Opinion
July Term, 1903.
Bayard H. Ames and Henry A. Robinson [ Theodore H. Silkman and Arthur Ofner with them on the brief], for the appellant.
Michael J. Tierney [ John J. Crennan with him on the brief], for the respondent.
Present — GOODRICH, P.J., BARTLETT, HIRSCHBERG, JENKS and HOOKER, JJ.
The plaintiff has recovered a verdict of $5,000 damages for severe injuries to his arm, caused by coming in contact with a feed wire upon the defendant's trolley system while engaged in sandpapering one of the supporting poles, preparatory to painting the same. The plaintiff was employed by a contractor who had entered into a contract with the defendant to paint the supporting poles. The measure of the defendant's obligation to a workman under these circumstances was to use reasonable care for his protection against injury. ( Wells v. Brooklyn Heights R.R. Co., 67 App. Div. 212, and cases there cited.) The theory of the plaintiff's case was that the accident was due to the defective insulation of the feed wire at a point a short distance from the supporting pole, where his elbow came in contact with it, and, in view of the language of the complaint, the trial court held that no negligence could be predicated upon any failure properly to maintain and inspect the feed wire after it was put up, but that the defendant's failure of duty, if made out at all, must be based upon defective construction in the first instance. In this view, the plaintiff was required to establish that the alleged defective insulation of the feed wire, if it existed in fact, was a condition existing at the time the wire was placed upon the pole as a part of the original construction. The jury were instructed to pass specifically upon this question, and answered it in the affirmative. The defendant now insists that there was no evidence sufficient to sustain an adverse finding in this respect.
There was proof in the case which would authorize a finding that the insulating covering of the feed wire was lacking at the point where the plaintiff claims to have received his injury; but it is conceded that the wire had been in place about a year, and the appellant contends that evidence showing that the insulation was defective at the time of the accident did not justify the inference that the defect existed at the time of the original construction, inasmuch as there was proof that the action of the wind, causing the wires to sway, had a tendency to wear away the covering material at certain points.
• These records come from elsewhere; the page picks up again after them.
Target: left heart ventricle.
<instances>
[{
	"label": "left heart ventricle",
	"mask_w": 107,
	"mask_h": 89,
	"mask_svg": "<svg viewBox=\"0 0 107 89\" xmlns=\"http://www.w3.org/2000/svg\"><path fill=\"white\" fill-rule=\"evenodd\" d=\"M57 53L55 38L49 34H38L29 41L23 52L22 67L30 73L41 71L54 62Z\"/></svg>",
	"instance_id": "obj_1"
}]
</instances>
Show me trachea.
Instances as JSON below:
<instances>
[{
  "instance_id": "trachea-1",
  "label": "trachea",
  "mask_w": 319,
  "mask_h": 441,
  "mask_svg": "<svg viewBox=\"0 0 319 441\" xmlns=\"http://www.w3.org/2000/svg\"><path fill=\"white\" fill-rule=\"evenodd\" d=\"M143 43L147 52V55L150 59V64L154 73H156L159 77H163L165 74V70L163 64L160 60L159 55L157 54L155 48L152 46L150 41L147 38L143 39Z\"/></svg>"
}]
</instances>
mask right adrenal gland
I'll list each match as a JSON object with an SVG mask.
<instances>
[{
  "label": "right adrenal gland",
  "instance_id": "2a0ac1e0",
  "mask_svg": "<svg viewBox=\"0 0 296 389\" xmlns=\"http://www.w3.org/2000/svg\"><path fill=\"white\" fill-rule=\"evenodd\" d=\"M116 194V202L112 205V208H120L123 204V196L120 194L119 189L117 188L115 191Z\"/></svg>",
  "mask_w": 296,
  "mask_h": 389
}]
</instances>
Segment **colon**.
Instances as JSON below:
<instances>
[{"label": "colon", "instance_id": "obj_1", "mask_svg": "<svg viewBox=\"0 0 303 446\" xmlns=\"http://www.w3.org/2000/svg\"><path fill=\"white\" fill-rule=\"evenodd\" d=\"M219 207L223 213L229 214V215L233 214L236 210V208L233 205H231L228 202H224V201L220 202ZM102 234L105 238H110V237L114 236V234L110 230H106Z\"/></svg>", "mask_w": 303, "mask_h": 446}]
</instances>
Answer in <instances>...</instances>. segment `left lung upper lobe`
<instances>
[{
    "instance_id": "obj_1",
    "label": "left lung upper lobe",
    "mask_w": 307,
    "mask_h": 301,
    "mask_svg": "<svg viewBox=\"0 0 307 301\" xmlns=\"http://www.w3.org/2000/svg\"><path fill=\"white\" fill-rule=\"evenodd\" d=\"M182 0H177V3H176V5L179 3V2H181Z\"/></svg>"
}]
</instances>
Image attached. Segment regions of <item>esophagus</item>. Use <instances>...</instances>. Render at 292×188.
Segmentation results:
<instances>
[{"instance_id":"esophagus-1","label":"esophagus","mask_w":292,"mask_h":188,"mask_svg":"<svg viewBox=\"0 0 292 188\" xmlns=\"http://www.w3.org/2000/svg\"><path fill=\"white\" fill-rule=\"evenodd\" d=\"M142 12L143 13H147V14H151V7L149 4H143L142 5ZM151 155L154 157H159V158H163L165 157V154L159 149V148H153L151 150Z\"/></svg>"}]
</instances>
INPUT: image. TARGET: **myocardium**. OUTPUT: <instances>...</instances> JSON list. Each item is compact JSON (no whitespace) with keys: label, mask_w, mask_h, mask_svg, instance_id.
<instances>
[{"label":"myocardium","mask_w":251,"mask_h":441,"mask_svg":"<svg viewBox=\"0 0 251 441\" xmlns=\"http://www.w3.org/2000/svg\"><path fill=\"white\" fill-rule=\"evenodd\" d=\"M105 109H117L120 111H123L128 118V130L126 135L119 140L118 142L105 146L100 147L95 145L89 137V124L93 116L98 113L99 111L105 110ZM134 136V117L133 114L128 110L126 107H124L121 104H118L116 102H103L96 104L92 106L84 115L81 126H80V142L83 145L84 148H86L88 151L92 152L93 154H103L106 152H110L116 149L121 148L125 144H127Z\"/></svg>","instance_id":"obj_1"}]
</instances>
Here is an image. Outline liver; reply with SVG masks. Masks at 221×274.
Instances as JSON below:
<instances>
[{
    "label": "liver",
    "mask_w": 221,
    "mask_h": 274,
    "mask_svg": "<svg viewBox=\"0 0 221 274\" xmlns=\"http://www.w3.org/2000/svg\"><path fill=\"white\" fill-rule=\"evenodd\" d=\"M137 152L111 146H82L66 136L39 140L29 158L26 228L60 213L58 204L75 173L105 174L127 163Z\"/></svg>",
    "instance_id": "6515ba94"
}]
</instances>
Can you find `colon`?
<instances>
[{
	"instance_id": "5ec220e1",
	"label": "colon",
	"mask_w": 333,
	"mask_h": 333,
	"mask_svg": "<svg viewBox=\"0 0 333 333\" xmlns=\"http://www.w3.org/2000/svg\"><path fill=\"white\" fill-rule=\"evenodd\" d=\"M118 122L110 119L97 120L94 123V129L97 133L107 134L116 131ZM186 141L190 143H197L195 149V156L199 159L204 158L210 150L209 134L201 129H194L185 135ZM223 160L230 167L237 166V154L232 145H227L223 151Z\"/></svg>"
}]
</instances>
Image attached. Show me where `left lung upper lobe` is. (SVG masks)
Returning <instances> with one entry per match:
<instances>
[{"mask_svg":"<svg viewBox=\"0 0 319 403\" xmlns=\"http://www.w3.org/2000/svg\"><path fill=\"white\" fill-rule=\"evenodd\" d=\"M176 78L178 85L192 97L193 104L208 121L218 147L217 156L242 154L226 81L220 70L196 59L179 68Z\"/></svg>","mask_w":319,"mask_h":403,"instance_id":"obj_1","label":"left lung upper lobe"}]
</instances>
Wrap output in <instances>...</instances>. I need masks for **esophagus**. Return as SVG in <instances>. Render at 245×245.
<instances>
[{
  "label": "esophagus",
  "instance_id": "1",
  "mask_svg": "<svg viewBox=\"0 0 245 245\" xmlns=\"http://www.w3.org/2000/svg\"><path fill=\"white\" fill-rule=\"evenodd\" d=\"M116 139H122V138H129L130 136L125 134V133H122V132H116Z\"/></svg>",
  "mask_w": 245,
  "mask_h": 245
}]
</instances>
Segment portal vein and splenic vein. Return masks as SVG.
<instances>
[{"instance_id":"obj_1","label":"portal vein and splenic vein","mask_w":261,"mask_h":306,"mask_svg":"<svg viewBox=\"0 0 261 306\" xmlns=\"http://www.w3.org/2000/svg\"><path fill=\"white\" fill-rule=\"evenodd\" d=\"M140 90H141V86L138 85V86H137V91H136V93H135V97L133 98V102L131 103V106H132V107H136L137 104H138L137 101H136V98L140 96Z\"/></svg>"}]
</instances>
I think, however, that such inference might fairly be based upon the testimony offered in behalf of the defendant itself. One of the defendant's witnesses, a lineman named Lafayette R. Baut, testified that there had been no change in the feed wire or the construction at the pole, where this accident occurred, since the occurrence of the accident down to the time of the trial. The feed wire, he said, was in the same condition, exactly the same, as it was in 1899, when he examined it immediately after the accident. The trial took place on October 14, 1902. If the condition of the pole and wire had remained unchanged from July 22, 1899, the day when the accident occurred, to October 14, 1902, the day of the trial, the jury might certainly infer that it remained unchanged from the time it was put up, a year previous to the day of the accident, up to the time of the accident.
It is not necessary to discuss the point made in regard to the alleged contributory negligence of the plaintiff, or his assumption of the risks involved in the employment, further than to say that the proof on these branches of the case not only justified, but required, the submission of both issues to the jury.
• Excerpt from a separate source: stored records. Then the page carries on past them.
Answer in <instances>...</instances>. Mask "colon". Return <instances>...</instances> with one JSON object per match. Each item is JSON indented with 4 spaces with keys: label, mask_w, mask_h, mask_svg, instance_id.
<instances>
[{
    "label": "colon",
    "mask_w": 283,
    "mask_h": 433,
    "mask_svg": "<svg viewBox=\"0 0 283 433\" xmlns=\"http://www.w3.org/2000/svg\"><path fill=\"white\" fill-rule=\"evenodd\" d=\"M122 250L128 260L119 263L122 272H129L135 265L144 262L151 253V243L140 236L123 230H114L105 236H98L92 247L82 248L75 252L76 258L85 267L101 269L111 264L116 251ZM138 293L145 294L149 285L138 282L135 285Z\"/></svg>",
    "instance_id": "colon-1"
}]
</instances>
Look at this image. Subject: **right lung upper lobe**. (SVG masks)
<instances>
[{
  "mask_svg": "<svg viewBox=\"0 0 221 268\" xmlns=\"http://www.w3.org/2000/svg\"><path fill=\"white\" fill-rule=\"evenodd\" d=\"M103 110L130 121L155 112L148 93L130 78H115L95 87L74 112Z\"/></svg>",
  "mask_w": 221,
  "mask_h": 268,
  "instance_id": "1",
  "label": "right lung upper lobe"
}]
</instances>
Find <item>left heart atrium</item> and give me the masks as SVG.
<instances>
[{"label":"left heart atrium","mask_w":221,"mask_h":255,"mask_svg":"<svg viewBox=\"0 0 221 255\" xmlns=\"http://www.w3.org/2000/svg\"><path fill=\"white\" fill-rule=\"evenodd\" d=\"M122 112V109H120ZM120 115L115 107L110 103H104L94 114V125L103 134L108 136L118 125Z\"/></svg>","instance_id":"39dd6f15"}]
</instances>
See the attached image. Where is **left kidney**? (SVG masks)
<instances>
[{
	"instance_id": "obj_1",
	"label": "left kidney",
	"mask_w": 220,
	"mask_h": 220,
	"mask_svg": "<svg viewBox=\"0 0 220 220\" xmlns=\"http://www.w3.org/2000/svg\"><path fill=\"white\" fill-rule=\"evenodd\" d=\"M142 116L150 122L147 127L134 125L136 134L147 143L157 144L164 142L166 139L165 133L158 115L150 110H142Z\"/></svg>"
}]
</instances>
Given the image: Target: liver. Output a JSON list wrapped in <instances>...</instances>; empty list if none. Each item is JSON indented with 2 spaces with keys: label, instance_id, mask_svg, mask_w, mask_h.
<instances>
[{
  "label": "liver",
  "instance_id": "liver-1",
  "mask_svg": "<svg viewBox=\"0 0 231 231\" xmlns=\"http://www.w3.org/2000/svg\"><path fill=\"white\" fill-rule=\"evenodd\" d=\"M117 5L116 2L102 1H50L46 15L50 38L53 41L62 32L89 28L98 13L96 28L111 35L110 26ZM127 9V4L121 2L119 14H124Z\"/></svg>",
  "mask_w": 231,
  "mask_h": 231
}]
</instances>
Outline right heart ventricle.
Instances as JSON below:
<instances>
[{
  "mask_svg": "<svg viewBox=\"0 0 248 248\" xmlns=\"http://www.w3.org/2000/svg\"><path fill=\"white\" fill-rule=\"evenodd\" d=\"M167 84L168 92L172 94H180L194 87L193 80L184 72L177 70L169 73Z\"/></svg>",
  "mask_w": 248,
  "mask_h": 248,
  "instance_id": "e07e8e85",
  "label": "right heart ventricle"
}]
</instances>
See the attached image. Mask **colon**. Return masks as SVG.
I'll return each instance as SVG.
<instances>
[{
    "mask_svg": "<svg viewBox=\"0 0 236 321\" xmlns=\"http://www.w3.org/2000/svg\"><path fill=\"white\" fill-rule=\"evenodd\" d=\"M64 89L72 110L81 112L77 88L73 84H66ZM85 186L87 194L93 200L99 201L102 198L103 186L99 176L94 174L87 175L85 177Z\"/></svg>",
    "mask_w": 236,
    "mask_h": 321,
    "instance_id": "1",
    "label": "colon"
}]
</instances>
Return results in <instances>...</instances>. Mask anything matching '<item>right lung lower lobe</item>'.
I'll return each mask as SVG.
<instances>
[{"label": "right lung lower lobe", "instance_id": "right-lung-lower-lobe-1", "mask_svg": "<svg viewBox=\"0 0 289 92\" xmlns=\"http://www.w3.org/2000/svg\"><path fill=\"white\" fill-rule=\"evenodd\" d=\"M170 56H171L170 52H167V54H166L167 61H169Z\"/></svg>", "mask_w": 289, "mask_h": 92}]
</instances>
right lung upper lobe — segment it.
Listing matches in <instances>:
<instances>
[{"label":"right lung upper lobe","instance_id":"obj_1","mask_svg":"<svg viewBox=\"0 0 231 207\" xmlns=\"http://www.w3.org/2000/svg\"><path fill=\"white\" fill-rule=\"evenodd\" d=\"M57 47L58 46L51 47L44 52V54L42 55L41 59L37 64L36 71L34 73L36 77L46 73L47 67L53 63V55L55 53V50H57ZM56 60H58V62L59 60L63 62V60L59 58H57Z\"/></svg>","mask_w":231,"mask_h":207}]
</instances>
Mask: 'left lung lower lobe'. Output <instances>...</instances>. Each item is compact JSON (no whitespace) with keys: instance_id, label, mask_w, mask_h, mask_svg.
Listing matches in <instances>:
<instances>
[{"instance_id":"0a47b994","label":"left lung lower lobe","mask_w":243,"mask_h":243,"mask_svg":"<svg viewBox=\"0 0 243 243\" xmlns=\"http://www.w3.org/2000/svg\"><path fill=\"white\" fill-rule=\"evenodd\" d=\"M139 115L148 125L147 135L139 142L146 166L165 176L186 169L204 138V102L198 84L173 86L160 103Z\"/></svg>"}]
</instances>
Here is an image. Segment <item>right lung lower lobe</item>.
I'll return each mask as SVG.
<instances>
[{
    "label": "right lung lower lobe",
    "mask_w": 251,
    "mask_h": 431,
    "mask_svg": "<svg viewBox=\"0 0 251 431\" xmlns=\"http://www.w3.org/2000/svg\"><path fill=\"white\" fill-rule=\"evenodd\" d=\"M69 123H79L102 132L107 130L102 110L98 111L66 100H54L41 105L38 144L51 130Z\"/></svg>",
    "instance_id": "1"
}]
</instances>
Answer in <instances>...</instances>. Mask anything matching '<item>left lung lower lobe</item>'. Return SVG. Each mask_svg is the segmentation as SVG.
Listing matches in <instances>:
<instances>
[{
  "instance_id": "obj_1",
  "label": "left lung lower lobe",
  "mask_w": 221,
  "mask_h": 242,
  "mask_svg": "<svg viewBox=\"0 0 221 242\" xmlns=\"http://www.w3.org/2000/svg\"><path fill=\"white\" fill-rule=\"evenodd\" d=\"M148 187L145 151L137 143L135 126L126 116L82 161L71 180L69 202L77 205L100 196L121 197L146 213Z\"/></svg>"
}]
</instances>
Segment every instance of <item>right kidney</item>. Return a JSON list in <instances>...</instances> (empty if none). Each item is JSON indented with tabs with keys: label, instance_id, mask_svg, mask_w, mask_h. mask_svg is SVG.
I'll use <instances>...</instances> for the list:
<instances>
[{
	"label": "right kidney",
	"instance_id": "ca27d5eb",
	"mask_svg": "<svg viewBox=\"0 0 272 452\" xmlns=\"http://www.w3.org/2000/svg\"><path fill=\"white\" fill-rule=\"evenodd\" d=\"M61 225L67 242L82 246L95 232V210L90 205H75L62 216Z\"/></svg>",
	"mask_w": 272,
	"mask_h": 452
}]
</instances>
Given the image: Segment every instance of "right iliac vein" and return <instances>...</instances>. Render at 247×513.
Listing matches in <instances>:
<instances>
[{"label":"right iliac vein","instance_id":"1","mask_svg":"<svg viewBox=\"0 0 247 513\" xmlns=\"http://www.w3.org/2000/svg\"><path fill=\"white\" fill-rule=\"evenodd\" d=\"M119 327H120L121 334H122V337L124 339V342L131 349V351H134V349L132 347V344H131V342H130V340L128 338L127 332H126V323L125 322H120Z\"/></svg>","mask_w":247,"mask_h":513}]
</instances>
At the close of the charge, just before the jury went out, defendant's counsel requested the court to charge as follows: "If the jury is in doubt, if the evidence is equal on both sides, the verdict shall be for the defendant." The learned trial judge refused to charge this proposition, and the defendant's counsel excepted. The refusal was not error. The request involved two propositions: (1) That if the jury were in doubt, the verdict should be for the defendant; and (2) that if the evidence was equal on both sides, the verdict should be for the defendant. The first of these propositions was incorrect. The mere existence even of a reasonable doubt in the minds of jurors in a civil case does not require them to find for the defendant. The second proposition, that if the evidence was equal on both sides, the verdict should be for the defendant, was correct, but the trial court was not bound to give that instruction, coupled as it was with the previous erroneous proposition of law. He had already charged the jury fully in regard to the burden which the law imposed upon the plaintiff to establish his case by a preponderance of evidence; and this, under the circumstances, was sufficient.
The judgment should be affirmed.
Judgment and order unanimously affirmed, with costs.